Essa postura poderia se restringir apenas ao ponto de vista institucional, já que governos precisam lidar e dialogar com diferentes correntes e posições ideológicas. No entanto, quando ultrapassa essa seara e contamina a imagem da governadora, torna-se um problema. Afinal, um(a) governador(a) de estado, antes de qualquer coisa, é uma liderança política. Precisa assumir posições claras, ter lado e defender suas convicções políticas e ideológicas. Todas as grandes lideranças historicamente reconhecidas foram forjadas na batalha por suas posições. Mas Raquel tem preferido não assumir posição alguma. E, na política, ficar em cima do muro é o pior dos mundos, sobretudo para uma governadora que acalenta pretensões de liderança e busca a reeleição.
Esse traço contrasta com outra característica do perfil político de Raquel Lyra: a centralização nas tomadas de decisão, que muitas vezes beira o autoritarismo estéril. Caso emblemático ocorreu já no segundo dia de governo, quando, de uma única canetada, a governadora exonerou todos os cargos comissionados do estado. Quis mostrar força política, enviando o recado de que governaria passando o estado a limpo de seus adversários. O cálculo político, no entanto, não resistiu a uma lufada de realidade: seu governo iniciou em meio ao caos administrativo, sem uma rede de comando capaz de ocupar a estrutura do estado e fazer cumprir suas ordens. O recuo veio já na semana seguinte.

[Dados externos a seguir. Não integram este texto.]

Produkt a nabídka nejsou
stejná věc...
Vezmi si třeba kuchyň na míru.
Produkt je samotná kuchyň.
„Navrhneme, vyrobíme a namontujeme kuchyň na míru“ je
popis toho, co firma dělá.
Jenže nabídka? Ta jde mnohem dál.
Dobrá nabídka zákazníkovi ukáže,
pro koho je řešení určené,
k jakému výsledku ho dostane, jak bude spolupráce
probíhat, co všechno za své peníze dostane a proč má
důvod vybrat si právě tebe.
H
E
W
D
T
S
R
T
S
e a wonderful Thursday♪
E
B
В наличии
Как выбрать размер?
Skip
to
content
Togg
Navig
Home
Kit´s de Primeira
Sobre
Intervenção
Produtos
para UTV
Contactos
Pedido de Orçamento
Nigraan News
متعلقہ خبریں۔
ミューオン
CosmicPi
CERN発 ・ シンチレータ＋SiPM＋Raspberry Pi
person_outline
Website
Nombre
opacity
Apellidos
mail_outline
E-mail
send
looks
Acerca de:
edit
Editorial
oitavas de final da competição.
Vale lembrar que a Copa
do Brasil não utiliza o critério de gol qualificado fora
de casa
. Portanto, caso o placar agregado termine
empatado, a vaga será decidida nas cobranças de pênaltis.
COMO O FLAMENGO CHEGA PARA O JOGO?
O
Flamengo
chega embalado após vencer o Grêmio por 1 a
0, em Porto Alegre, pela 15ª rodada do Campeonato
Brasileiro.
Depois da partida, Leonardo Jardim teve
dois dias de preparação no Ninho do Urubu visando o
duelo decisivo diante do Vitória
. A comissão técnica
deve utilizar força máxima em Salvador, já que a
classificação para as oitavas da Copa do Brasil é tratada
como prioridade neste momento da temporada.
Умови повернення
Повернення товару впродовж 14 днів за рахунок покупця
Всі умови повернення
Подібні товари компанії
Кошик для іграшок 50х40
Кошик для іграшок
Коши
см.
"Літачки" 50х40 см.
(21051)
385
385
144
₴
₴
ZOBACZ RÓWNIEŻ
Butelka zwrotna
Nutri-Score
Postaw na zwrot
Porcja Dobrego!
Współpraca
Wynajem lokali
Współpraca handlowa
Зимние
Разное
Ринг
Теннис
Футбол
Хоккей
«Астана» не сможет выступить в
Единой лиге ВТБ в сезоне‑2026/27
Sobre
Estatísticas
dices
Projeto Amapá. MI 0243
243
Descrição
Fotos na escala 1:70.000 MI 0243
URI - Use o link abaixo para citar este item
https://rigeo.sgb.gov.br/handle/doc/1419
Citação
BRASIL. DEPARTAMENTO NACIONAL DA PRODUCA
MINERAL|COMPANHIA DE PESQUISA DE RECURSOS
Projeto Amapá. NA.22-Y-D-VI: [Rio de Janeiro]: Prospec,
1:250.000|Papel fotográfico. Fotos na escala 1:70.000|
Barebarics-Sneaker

De lá para cá, essa postura tem se repetido, e as duas características contrastantes – indefinição política e centralismo autoritário – lhe trazem mais problemas que soluções. Os números das pesquisas eleitorais são um retrato disso. Não se posicionar claramente em um estado que historicamente sempre reverberou posições firmes é pecado mortal. Com isso, Raquel não transmite confiança ao eleitorado – nem à maioria lulista, tampouco ao bolsonarismo militante. Isso a fará ser a primeira incumbente a ir às ruas sem ter formado uma militância para chamar de sua.
Na ausência dessa militância orgânica, Raquel preferiu arregimentar apoio político mediante o uso da força da máquina do estado, cooptando prefeitos e vereadores. E aqui se sobressai novamente sua característica centralizadora: a cooptação não decorre de alinhamento político orgânico ou ideológico, mas exclusivamente do que a máquina do estado pode oferecer às bases de prefeitos e vereadores.
Assim, a governadora construiu uma base política ideologicamente frágil, com pouca capacidade de engajamento digital e de mobilização nas ruas. Mesmo com uma imensa maioria de prefeitos que afirmam apoiá-la, não consegue traduzir isso em bons números nas pesquisas eleitorais para o pleito vindouro.
A um ano das eleições de 2026, Raquel Lyra enfrenta um desafio político enorme: assumir uma posição clara sobre a própria imagem de liderança que levará às urnas, em diálogo com aliados que possam, de fato, se assumir organicamente como militantes de seu governo.